* **TASK INSTRUCTIONS**:
Going through the lines below, tally those that include "vente", and give only the number.

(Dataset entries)

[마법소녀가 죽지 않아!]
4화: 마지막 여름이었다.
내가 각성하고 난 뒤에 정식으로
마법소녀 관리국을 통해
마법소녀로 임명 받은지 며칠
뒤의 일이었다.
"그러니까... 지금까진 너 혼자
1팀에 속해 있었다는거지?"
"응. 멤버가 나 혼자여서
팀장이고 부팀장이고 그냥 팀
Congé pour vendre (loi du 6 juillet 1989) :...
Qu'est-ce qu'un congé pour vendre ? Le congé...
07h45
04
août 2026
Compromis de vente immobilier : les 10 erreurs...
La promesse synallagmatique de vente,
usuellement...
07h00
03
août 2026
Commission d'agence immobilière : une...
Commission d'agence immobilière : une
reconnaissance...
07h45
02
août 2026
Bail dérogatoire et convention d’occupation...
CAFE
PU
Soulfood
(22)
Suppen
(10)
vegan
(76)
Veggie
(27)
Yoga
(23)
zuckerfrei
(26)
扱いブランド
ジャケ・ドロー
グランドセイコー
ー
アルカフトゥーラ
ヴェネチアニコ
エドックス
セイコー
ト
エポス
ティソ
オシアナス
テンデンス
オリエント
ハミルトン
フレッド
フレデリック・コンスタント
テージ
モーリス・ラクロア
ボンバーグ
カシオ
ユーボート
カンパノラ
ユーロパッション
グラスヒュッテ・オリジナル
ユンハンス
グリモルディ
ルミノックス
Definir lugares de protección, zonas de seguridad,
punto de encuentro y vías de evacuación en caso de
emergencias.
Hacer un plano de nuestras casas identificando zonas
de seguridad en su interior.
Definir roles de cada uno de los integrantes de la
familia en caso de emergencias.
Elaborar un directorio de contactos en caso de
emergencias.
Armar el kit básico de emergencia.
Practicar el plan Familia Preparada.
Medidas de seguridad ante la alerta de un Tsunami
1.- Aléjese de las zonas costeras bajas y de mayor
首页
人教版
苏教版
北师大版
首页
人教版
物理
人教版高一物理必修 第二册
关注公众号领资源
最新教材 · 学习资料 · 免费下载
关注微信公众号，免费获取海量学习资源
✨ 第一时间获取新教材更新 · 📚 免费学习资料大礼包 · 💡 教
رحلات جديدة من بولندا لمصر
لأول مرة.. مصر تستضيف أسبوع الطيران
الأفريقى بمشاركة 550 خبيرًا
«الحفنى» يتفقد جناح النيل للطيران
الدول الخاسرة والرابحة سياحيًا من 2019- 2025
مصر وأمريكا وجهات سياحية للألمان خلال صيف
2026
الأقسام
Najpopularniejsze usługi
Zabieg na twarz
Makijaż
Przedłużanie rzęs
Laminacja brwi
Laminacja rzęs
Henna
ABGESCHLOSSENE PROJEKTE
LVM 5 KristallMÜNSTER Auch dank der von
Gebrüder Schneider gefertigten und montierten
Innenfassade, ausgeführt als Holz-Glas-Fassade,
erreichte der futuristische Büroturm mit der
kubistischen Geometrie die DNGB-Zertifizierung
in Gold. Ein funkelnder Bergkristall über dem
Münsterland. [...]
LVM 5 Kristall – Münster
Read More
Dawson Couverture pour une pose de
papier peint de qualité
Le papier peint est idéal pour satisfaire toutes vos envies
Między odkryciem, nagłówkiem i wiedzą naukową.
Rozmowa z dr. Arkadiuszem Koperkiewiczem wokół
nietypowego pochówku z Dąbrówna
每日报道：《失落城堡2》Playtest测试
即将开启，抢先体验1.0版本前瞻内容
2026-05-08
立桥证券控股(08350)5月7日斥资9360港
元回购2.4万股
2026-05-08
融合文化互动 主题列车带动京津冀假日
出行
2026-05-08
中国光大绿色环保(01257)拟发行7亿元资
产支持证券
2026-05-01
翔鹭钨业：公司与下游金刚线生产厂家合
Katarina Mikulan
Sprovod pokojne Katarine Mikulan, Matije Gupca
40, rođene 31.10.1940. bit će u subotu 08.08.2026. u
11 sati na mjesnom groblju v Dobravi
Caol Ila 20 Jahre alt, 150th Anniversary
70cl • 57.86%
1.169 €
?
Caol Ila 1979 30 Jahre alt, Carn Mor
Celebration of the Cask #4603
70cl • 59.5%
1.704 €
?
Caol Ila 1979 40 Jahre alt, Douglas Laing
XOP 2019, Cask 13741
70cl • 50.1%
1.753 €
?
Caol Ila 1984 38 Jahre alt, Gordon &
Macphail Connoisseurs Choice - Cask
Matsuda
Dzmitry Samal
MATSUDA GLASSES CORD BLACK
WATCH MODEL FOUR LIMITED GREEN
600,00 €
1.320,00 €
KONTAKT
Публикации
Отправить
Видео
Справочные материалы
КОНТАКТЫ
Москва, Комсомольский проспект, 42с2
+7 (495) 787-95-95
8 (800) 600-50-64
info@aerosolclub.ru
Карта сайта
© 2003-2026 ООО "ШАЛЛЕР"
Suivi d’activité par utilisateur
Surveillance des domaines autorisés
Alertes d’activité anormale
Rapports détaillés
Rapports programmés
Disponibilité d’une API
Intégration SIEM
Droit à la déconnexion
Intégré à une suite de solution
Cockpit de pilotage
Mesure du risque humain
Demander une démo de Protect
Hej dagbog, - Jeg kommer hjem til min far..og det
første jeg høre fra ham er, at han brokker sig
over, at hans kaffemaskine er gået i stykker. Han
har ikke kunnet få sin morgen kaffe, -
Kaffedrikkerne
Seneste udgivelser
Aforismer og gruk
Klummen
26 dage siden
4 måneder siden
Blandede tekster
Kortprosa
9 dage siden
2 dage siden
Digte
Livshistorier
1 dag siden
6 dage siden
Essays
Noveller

* **EXERCISE SOLUTION**:
2